Now, what we’re wanting to do is measure ionizing radiation within the bounds of it having an effect on human health. That means we’re actually wanting to measure dose rate, not just a simple count of events. That means we also don’t necessarily care whatkind of radiation is present, just that radiation is present.
That’s actually not true. If something serious occurred that produced large amounts of radiation, it would be useful to know what kind was present so we know how to protect ourselves.
For instance, a high level of alpha radiation is manageable because it can’t pass through the thin layer of dead skin on our bodies, but we need to be careful because particles emitting alpha radiation can be inhaled or swallowed.
Beta radiation is trickier to manage because it can pass through thicker materials, and in doing so emit x-rays if it’s the wrong type of material.
Gamma radiation is even trickier to manage because it can easily pass through thick layers of shielding without much effort.
Lastly, neutron radiation is the hardest to manage because its the most powerful. It can radiate through thick concrete or metal, and it can actually cause other materials to become irradiated through neutron activation. Thankfully it’s also extraordinarily rare, and only found in the middle of nuclear reactors (or explosions). It’s a safe bet we don’t need to monitor for this, but we can monitor it indirectly because the byproduct of neutron radiation is other forms of radiation.
The effects radiation has on health is measured through effective dose over a period of time. It takes large doses in short periods to harm us, but it only takes low doses over longer periods of time to harm us. We can see this in examples of exposure:
Figure 3: Dose rate affecting health
Given this, we can use a Geiger counter acting as a dosimeter for the basis of the sensor in our agent.
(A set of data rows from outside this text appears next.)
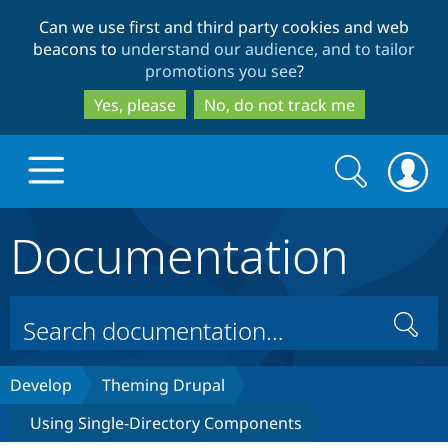
Skip
Skip
Can we use first and third party cookies and web
to
to
beacons to
understand our audience, and to tailor
main
search
promotions you see
?
content
Yes, please
No, do not track me
Search
Search
form
Documentation
Drupal.org home
Discover Drupal
Search
Build with Drupal
Drupal Core
Develop
Theming Drupal
Using Single-Directory Components
Partners & Services
Drupal CMS
Download D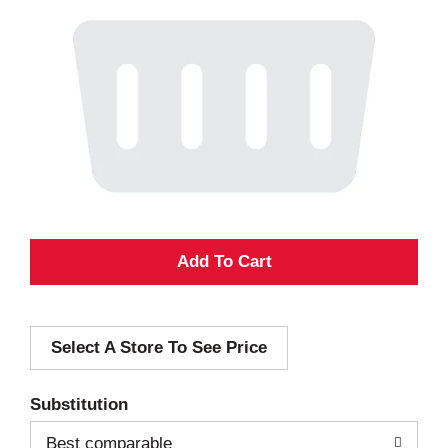
A
d
Select A Store To See Price
d
T
Substitution
o
Best comparable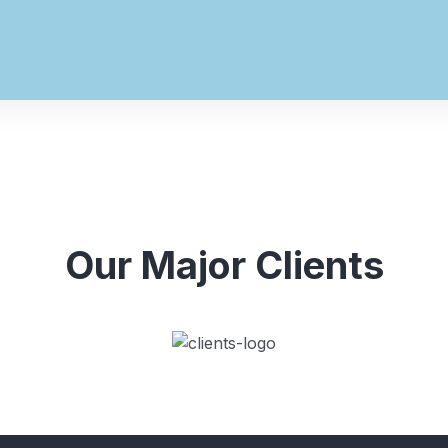
Our Major Clients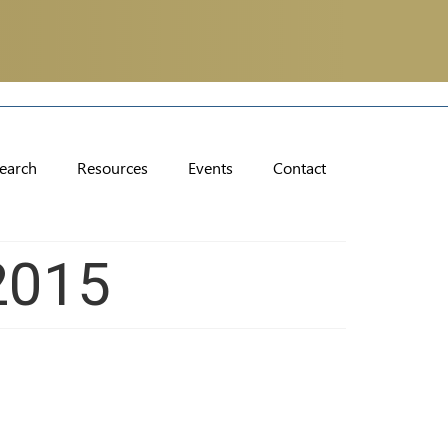
earch
Resources
Events
Contact
2015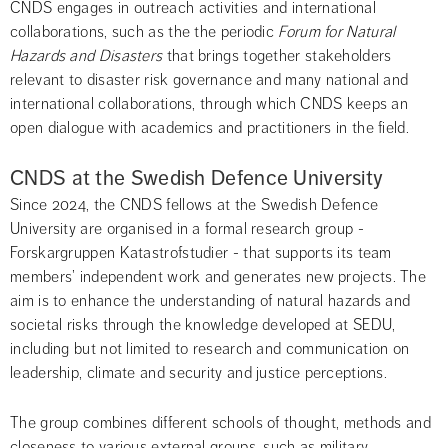
CNDS engages in outreach activities and international 
collaborations, such as the the periodic 
Forum for Natural 
Hazards and Disasters 
that brings together stakeholders 
relevant to disaster risk governance and many national and 
international collaborations, through which CNDS keeps an 
open dialogue with academics and practitioners in the field.
CNDS at the Swedish Defence University
Since 2024, the CNDS fellows at the Swedish Defence 
University are organised in a formal research group - 
Forskargruppen Katastrofstudier - that supports its team 
members’ independent work and generates new projects. The 
aim is to enhance the understanding of natural hazards and 
societal risks through the knowledge developed at SEDU, 
including but not limited to research and communication on 
leadership, climate and security and justice perceptions.
The group combines different schools of thought, methods and 
closeness to various external groups, such as military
The agent would poll the Geiger counter and send the results back to the servers for analysis.
Threats to Agent Availability
Earlier we estimated that we would need 3,474,812 agents distributed globally to create our network. They will live in areas with any number of adverse conditions so we need to consider what could interfere with the operations of an agent.
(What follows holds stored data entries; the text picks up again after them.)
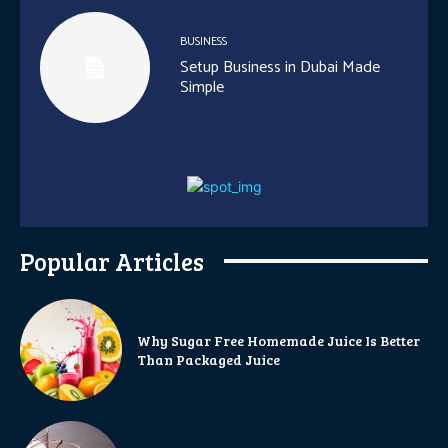
BUSINESS
Setup Business in Dubai Made
Simple
Popular Articles
Why Sugar Free Homemade Juice Is Better
Than Packaged Juice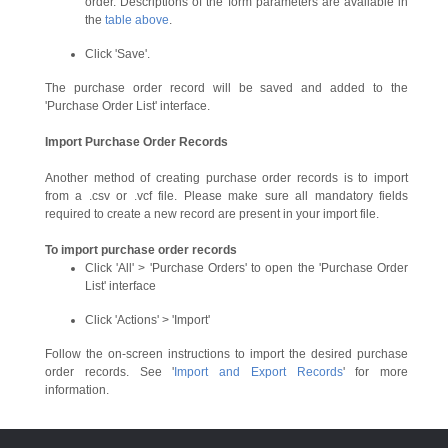
order. Descriptions of the form parameters are available in
the
table above
.
Click 'Save'.
The purchase order record will be saved and added to the
'Purchase Order List' interface.
Import Purchase Order Records
Another method of creating purchase order records is to import
from a .csv or .vcf file. Please make sure all mandatory fields
required to create a new record are present in your import file.
To import purchase order records
Click 'All' > 'Purchase Orders' to open the 'Purchase Order
List' interface
Click 'Actions' > 'Import'
Follow the on-screen instructions to import the desired purchase
order records. See '
Import and Export Records
' for more
information.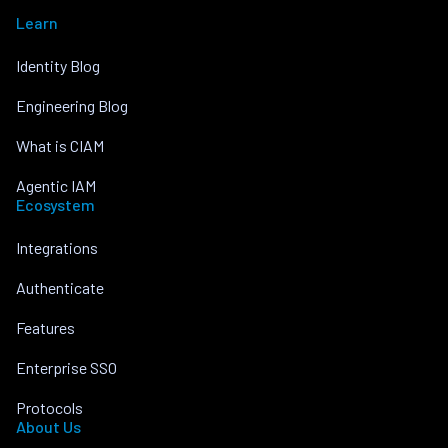
Learn
Identity Blog
Engineering Blog
What is CIAM
Agentic IAM
Ecosystem
Integrations
Authenticate
Features
Enterprise SSO
Protocols
About Us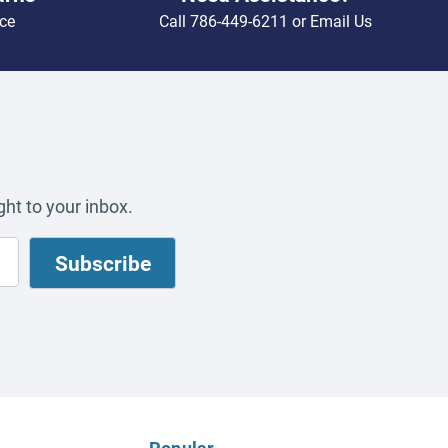
ce
Call
786-449-6211
or
Email Us
ht to your inbox.
Popular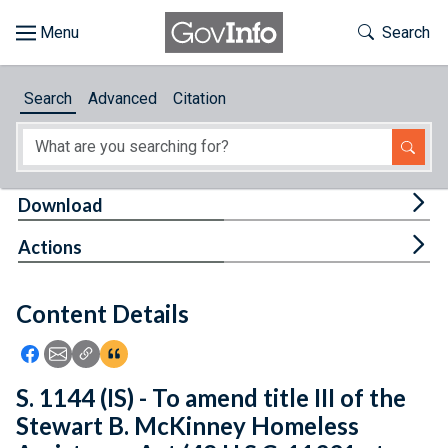
Skip to main content
Start of main content
Toggle Th
Search
Browse
Search
Advanced
Citation
About
Developers
Tog
Download
Features
Tog
Actions
Help
Content Details
Feedback
Icon: Share using Facebook
Icon: Share using Email
Icon: Copy Link URL
Icon:View Citations
S. 1144 (IS) - To amend title III of the
Stewart B. McKinney Homeless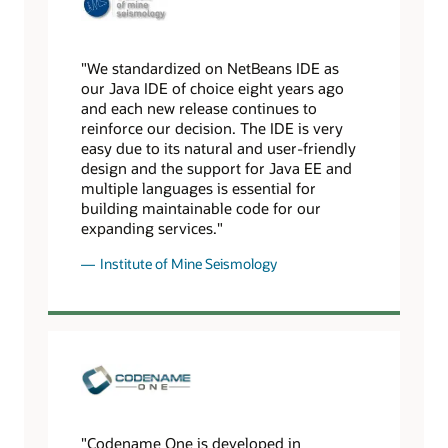
"We standardized on NetBeans IDE as
our Java IDE of choice eight years ago
and each new release continues to
reinforce our decision. The IDE is very
easy due to its natural and user-friendly
design and the support for Java EE and
multiple languages is essential for
building maintainable code for our
expanding services."
Institute of Mine Seismology
"Codename One is developed in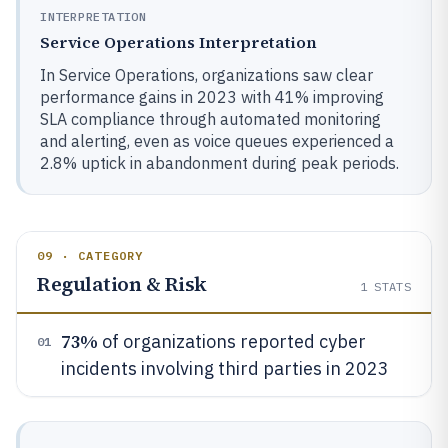
INTERPRETATION
Service Operations Interpretation
In Service Operations, organizations saw clear
performance gains in 2023 with 41% improving
SLA compliance through automated monitoring
and alerting, even as voice queues experienced a
2.8% uptick in abandonment during peak periods.
09 · CATEGORY
Regulation & Risk
1
STATS
73%
of organizations reported cyber
01
incidents involving third parties in 2023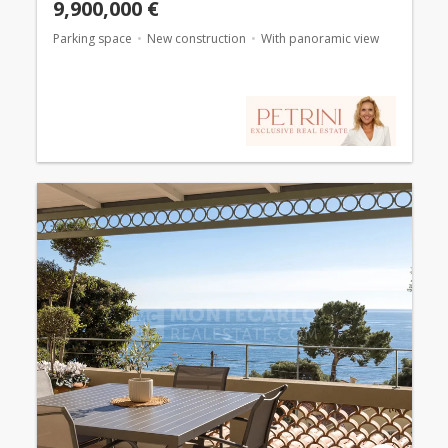
9,900,000 €
Parking space
New construction
With panoramic view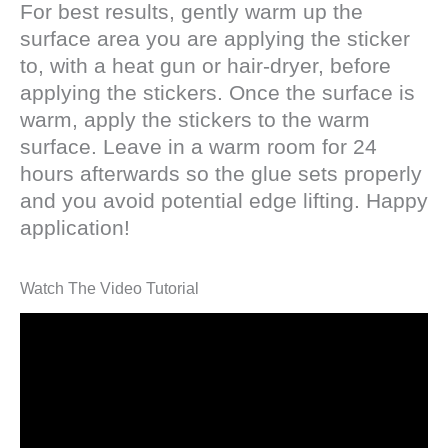
For best results, gently warm up the
surface area you are applying the sticker
to, with a heat gun or hair-dryer, before
applying the stickers. Once the surface is
warm, apply the stickers to the warm
surface. Leave in a warm room for 24
hours afterwards so the glue sets properly
and you avoid potential edge lifting. Happy
application!
Watch The Video Tutorial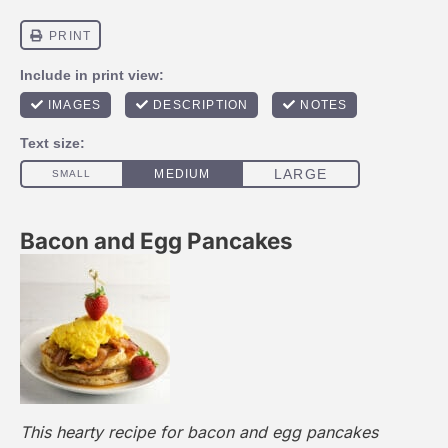
Bacon and Egg Pancakes
This hearty recipe for bacon and egg pancakes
This is probably the most obvious condition to think about. We have to worry about serious weather conditions like torrential rain, extreme heat, freezing, dust, etc. There are also other things to consider like natural disasters causing flooding or fire, or stranger things like wild animals making nests in or around the agents.
We can compensate for these conditions by building durable enclosures that are weatherproofed for the intended climates.
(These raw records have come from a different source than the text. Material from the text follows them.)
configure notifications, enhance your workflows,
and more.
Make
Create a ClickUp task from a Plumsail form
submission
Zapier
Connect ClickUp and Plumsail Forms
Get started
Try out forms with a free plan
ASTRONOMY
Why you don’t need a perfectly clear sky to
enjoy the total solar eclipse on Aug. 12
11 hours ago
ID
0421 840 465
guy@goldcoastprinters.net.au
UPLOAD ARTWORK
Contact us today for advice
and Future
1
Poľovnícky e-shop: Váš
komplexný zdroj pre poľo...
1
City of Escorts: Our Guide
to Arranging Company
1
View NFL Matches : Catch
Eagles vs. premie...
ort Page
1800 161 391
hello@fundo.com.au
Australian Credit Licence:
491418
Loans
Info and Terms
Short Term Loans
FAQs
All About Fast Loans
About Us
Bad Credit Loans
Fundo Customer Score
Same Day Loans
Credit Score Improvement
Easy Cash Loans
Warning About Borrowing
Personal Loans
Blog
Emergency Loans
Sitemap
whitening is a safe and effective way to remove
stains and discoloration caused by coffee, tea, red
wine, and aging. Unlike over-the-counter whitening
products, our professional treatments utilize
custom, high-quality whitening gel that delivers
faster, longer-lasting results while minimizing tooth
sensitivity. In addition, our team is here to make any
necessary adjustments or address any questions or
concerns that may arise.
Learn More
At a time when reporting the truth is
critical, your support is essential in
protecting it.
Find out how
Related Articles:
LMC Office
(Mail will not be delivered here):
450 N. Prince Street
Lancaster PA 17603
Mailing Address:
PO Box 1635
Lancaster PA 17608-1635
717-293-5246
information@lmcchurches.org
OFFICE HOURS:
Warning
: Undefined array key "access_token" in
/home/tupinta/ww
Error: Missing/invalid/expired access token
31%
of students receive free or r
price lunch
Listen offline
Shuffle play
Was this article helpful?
Not surprisingly we’ve also got to consider the condition that the internet or power will disappear from time to time.
Figure 4: Reliable internet, isn’t.
As it happens I’m all too familiar with this condition, though sometimes my preference for resolution doesn’t help anything.
Figure 5: A preferred solution
Losing power is potentially an easy thing to solve for in the short term as we can power our agents by battery. If we design it right, we can drive our agents on less than 5V @ 500mA power (a figure gathered from the design of the uRADMonitor), or 2.5W. For comparison, the lithium-ion battery in my laptop has the capacity for 100Wh. That means it can drive 100 watts for an hour, or 1 watt for 100 hours (or in the case of my laptop, 3-4 hours on a good day). Therefore it can power our agent for 40 hours before needing a recharge.
If we’re concerned with running our agents off grid we could potentially power them with solar panels too. In our case the required power is fairly low so we could conceivably use a small panel to run the agent and charge a battery during the day, and let the battery power the agent at night.
Getting back to the internet connection though, that might be a bit trickier. Populated areas often have connections to the internet of some sort, whether it be wired, cellular, or satellite. Our agent needs to support one of these methods, otherwise it’s not phoning home. These connections aren’t necessarily the most stable though, as I mentioned above. We can compensate by requiring our agents to have redundant connections to the internet, or even create wireless mesh networks between each agent. That would allow agents to redirect connections to other agents and piggy-back off their active connection.
We are forgetting one thing though. What happens in the nuclear scenario? Not surprisingly, we really kind of need our agents to withstand the effects they’re trying to measure. The absolute worst case scenario is that a bomb is dropped right on top of our agent. The short answer is that we can’t do much about that. It will be obliterated in microseconds. The second worst-case scenario on the other hand is slightly more workable, and that’s if a bomb is dropped just outside the blast range from our agent.
Figure 6: This is exactly how I picture our bomb being dropped.
Within seconds our agent will be awash in different types of radiation. This actually has a curious effect on electronics. The blast will cause an electromagnetic pulse (EMP) of radiation that will interact with the metal conductors in our electronic circuits and force electrons to start flowing causing spikes in current. If there’s enough current in those spikes our electronics will be fried. Best case the spikes just affect data by doing things like altering values being read from or written to memory.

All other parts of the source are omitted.